Metabolism and DNA damage induced by 4-(methylnitrosamino)-1-(3-pyridyl)-1-butanone in fetal tissues of the Syrian golden hamster.

The nicotine derived N-nitrosamine 4-(methylnitrosamino)-1-(3-pyridyl)-1-butanone (NNK) is a potent respiratory tract carcinogen in adult Syrian golden hamsters. In this study, the metabolism and genotoxicity of NNK was investigated in fetal hamster trachea and lung tissues. Fetal lung and tracheal explants were cultured in vitro with [5-3H]NNK, and metabolites released into the culture medium were assayed by high-performance liquid chromatography-scintigraphy.
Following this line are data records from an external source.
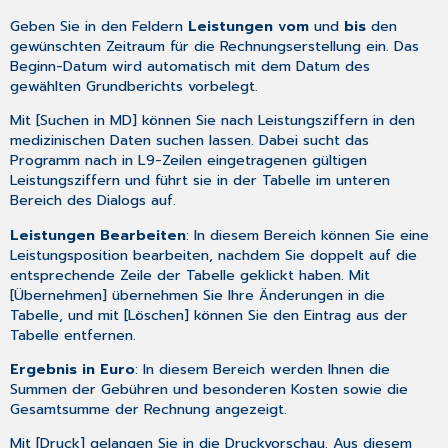
Geben Sie in den Feldern
Leistungen vom
und
bis
den
gewünschten Zeitraum für die Rechnungserstellung ein. Das
Beginn-Datum wird automatisch mit dem Datum des
gewählten Grundberichts vorbelegt.
Mit [Suchen in MD] können Sie nach Leistungsziffern in den
medizinischen Daten suchen lassen. Dabei sucht das
Programm nach in L9-Zeilen eingetragenen gültigen
Leistungsziffern und führt sie in der Tabelle im unteren
Bereich des Dialogs auf.
Leistungen Bearbeiten
: In diesem Bereich können Sie eine
Leistungsposition bearbeiten, nachdem Sie doppelt auf die
entsprechende Zeile der Tabelle geklickt haben. Mit
[Übernehmen] übernehmen Sie Ihre Änderungen in die
Tabelle, und mit [Löschen] können Sie den Eintrag aus der
Tabelle entfernen.
Ergebnis in Euro
: In diesem Bereich werden Ihnen die
Summen der Gebühren und besonderen Kosten sowie die
Gesamtsumme der Rechnung angezeigt.
Mit [Druck] gelangen Sie in die Druckvorschau. Aus diesem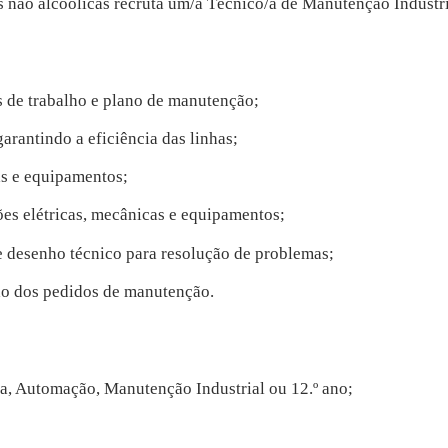
s não alcoólicas recruta um/a Técnico/a de Manutenção Industri
 de trabalho e plano de manutenção;
arantindo a eficiência das linhas;
as e equipamentos;
ões elétricas, mecânicas e equipamentos;
 e desenho técnico para resolução de problemas;
ção dos pedidos de manutenção.
ia, Automação, Manutenção Industrial ou 12.º ano;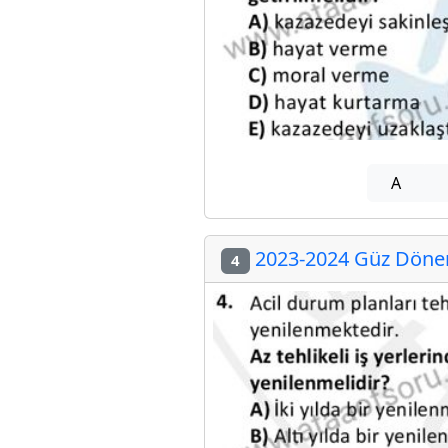
A
2023-2024 Güz Dönemi
4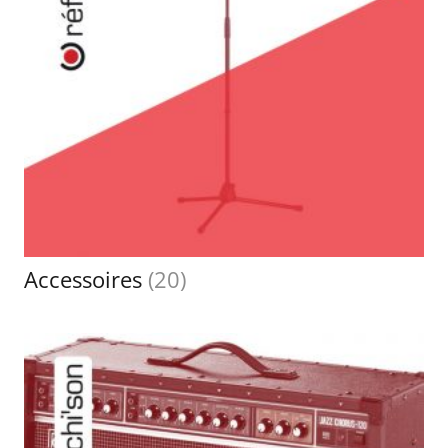
Accessoires
(20)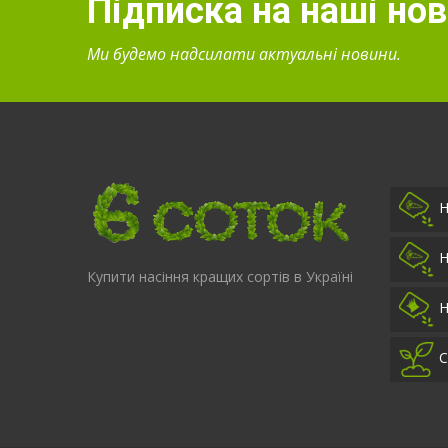
Підписка на наші но
Ми будемо надсилати актуальні новини.
Н
Н
Купити насіння кращих сортів в Україні
Н
С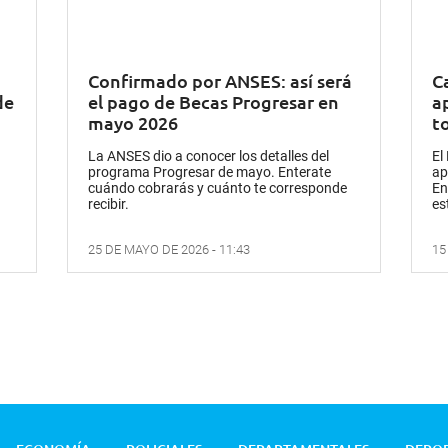
Confirmado por ANSES: así será
C
de
el pago de Becas Progresar en
a
mayo 2026
t
La ANSES dio a conocer los detalles del
El
programa Progresar de mayo. Enterate
ap
cuándo cobrarás y cuánto te corresponde
En
recibir.
es
25 DE MAYO DE 2026 - 11:43
15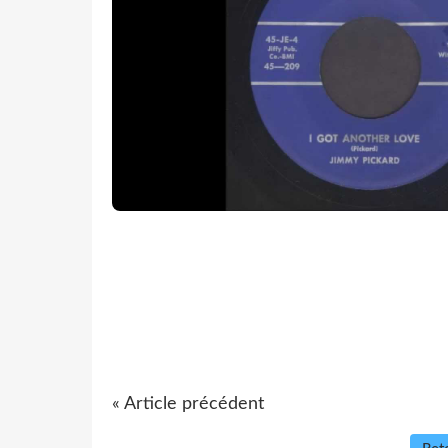
« Article précédent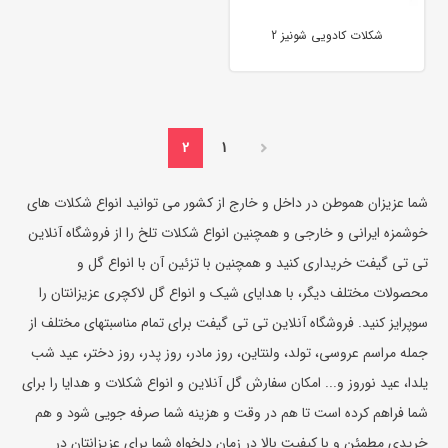
شکلات کادویی شونیز 2
2
1
شما عزیزان هموطن در داخل و خارج از کشور می توانید انواع شکلات های
خوشمزه ایرانی و خارجی و همچنین انواع شکلات تلخ را از فروشگاه آنلاین
تی تی گیفت خریداری کنید و همچنین با تزئین آن با انواع گل و
محصولات مختلف دیگر، با هدایای شیک و انواع
گل لاکچری
عزیزانتان را
سوپرایز کنید. فروشگاه آنلاین تی تی گیفت برای تمام مناسبتهای مختلف از
جمله مراسم عروسی، تولد، ولنتاین، روز مادر، روز پدر، روز دختر، عید شب
یلدا، عید نوروز و... امکان
سفارش گل آنلاین
و انواع شکلات و هدایا را برای
شما فراهم کرده است تا هم در وقت و هزینه شما صرفه جویی شود و هم
خریدی مطمئن و با کیفیت بالا در زمان دلخواه شما برای عزیزانتان در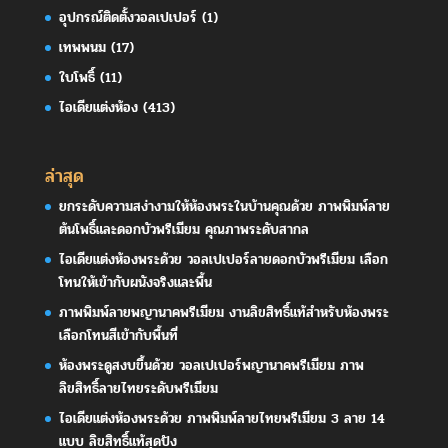
อุปกรณ์ติดตั้งวอลเปเปอร์
(1)
เทพพนม
(17)
ใบโพธิ์
(11)
ไอเดียแต่งห้อง
(413)
ล่าสุด
ยกระดับความสง่างามให้ห้องพระในบ้านคุณด้วย ภาพพิมพ์ลาย
ต้นโพธิ์และดอกบัวพรีเมียม คุณภาพระดับสากล
ไอเดียแต่งห้องพระด้วย วอลเปเปอร์ลายดอกบัวพรีเมียม เลือก
โทนให้เข้ากับผนังจริงและพื้น
ภาพพิมพ์ลายพญานาคพรีเมียม งานลิขสิทธิ์แท้สำหรับห้องพระ
เลือกโทนสีเข้ากับพื้นที่
ห้องพระดูสงบขึ้นด้วย วอลเปเปอร์พญานาคพรีเมียม ภาพ
ลิขสิทธิ์ลายไทยระดับพรีเมียม
ไอเดียแต่งห้องพระด้วย ภาพพิมพ์ลายไทยพรีเมียม 3 ลาย 14
แบบ ลิขสิทธิ์แท้สุดปัง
Activation of NNK by alpha-carbon hydroxylation and deactivation by pyridine N-oxidation increased from Day 12 to 15 of fetal development. In lung tissues, at Day 12 of fetal development, carbonyl reduction of NNK to 4-(methylnitrosamino)-1-(3-pyridyl)butan-1-ol was the major metabolic pathway. When adult and fetal lung explants were cultured in vitro with [methyl-3H] NNK, explant DNA was methylated at the O6- and N-7 guanine sites. When hamsters were injected i.p. with NNK (0-200 mg/kg) on Day 14 of gestation, chromosome aberrations were observed in epithelial cells established from lung and tracheal explant outgrowths. Most aberrations in lung and tracheal cells were of chromatid types. High frequency of chromatid exchange was observed in tracheal cells. After injection of NNK (200 mg/kg) to 14-day pregnant hamsters, NNK was detected in lung (0.39 +/- 0.16 nmol/mg), placenta (0.72 +/- 0.48 nmol/mg protein) and amniotic fluids (34.07 +/- 7.62 nmol/ml). These results demonstrated that NNK can cross the placental barrier in pregnant hamsters and be activated to genotoxic intermediates in tracheal and lung tissues and suggest that NNK is a transplacental carcinogen in this species.